Zachry told police the ammunition was procured from multiple sources, including Kenney, a previous production Ms Gutierrez-Reed worked on, and a man identified only as “Billy Ray”.
She said that she checked the box of ammunition after the fatal shooting, and found that some cartridges would rattle (meaning they were dummy rounds) while others did not, which indicated that there were more live rounds on the set.
According to an inventory of seized items that was made public on 25 October, police recovered “two boxes of ammo”, “loose ammo and boxes”, and a “fanny pack with ammo” on the Rust set.
Officers also found three revolvers and loose casings.
On 27 October, while the police were executing a search warrant on the Rust set, Kenney told them that the dummies and blank rounds he supplied to the film’s production were manufactured by a company called Starline Brass.
The Missouri-based manufacturer reportedly only sells components of ammunition, not live rounds.
During a call with the police on 29 October, Kenney offered an alternate explanation for how live rounds made their way to the set of Rust.
The arms supplier said he had received “reloaded ammunition” from a friend a few years ago.
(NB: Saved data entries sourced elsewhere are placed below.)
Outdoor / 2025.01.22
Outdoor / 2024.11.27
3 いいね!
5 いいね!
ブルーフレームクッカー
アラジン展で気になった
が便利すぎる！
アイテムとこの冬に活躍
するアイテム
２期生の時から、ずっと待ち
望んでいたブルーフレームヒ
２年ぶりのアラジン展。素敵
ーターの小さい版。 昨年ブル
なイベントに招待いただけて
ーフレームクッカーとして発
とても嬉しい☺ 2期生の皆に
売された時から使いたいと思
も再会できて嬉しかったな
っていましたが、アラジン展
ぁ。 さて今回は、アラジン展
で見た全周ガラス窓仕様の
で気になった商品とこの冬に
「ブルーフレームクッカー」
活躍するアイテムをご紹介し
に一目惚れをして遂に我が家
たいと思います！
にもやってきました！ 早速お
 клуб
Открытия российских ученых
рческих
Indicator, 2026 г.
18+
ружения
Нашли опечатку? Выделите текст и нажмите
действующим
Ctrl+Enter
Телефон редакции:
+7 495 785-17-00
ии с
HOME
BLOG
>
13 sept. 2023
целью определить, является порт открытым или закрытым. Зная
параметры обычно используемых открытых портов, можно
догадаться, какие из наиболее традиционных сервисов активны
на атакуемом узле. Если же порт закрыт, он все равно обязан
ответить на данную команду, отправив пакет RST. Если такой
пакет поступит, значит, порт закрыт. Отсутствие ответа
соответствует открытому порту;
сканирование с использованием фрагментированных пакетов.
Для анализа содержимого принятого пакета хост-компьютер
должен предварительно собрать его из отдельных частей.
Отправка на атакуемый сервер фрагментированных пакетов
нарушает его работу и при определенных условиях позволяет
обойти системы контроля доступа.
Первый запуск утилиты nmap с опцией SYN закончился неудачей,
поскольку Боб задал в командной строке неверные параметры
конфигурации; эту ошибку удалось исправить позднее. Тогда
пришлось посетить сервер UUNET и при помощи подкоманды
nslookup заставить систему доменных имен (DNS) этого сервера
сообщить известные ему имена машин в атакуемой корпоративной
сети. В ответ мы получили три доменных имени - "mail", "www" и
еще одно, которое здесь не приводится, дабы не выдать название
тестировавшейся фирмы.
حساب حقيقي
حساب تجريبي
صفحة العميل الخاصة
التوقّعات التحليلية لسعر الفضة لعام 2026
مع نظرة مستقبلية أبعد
Reloaded ammunition refers to ammunition that has been reassembled from the brass casing of a fired round, with a new bullet, primer, and powder, The New York Times reported, citing a Hollywood armourer.
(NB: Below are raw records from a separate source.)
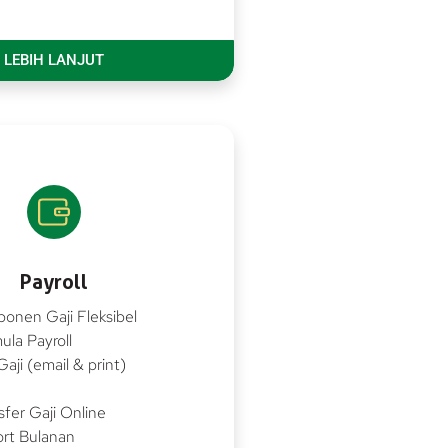
LEBIH LANJUT
Payroll
onen Gaji Fleksibel
ula Payroll
Gaji (email & print)
sfer Gaji Online
rt Bulanan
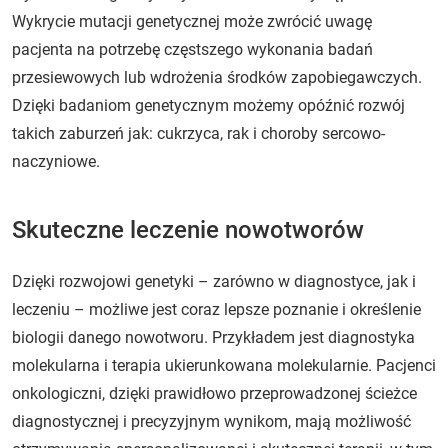
Wykrycie mutacji genetycznej może zwrócić uwagę
pacjenta na potrzebę częstszego wykonania badań
przesiewowych lub wdrożenia środków zapobiegawczych.
Dzięki badaniom genetycznym możemy opóźnić rozwój
takich zaburzeń jak: cukrzyca, rak i choroby sercowo-
naczyniowe.
Skuteczne leczenie nowotworów
Dzięki rozwojowi genetyki – zarówno w diagnostyce, jak i
leczeniu – możliwe jest coraz lepsze poznanie i określenie
biologii danego nowotworu. Przykładem jest diagnostyka
molekularna i terapia ukierunkowana molekularnie. Pacjenci
onkologiczni, dzięki prawidłowo przeprowadzonej ścieżce
diagnostycznej i precyzyjnym wynikom, mają możliwość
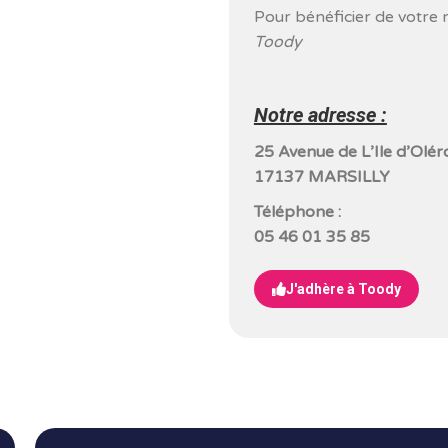
Pour bénéficier de votre 
Toody
Notre adresse :
25 Avenue de L’Ile d’Olér
17137 MARSILLY
Téléphone :
05 46 01 35 85
J'adhère à Toody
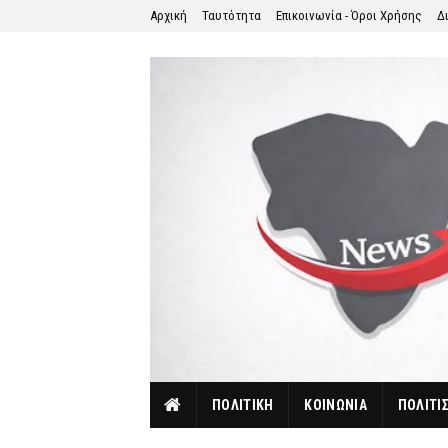
Αρχική
Ταυτότητα
Επικοινωνία - Όροι Χρήσης
Δ
ΠΟΛΙΤΙΚΗ
ΚΟΙΝΩΝΙΑ
ΠΟΛΙΤΙ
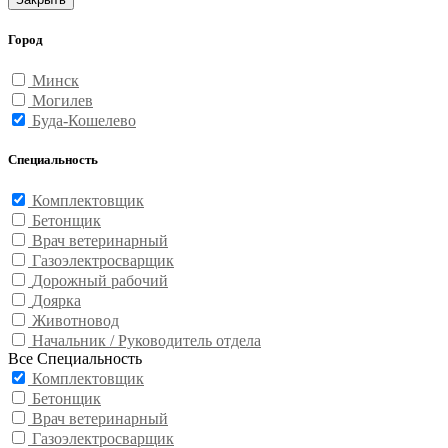
Город
Минск
Могилев
Буда-Кошелево
Специальность
Комплектовщик
Бетонщик
Врач ветеринарный
Газоэлектросварщик
Дорожный рабочий
Доярка
Животновод
Начальник / Руководитель отдела
Все Специальность
Комплектовщик
Бетонщик
Врач ветеринарный
Газоэлектросварщик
He added that the batch he received from his friend “stuck out to him” because the suspected live round that killed Hutchins was marked with the Starline Brass logo, meaning it “had to be a reloaded round”.
Gutierrez-Reed’s attorney Jason Bowles said the search warrant was “a huge step forward … to unearth the full truth of who put the live rounds on the Rust set”, as reported by NBC News.
Another lawyer representing the 24-year-old armourer, Jason Bowles suggested a “disgruntled” crew member placed a live round Baldwin’s prop gun to sabotage the film, on 3 November.
The Independent has reached out to Kenney for a comment.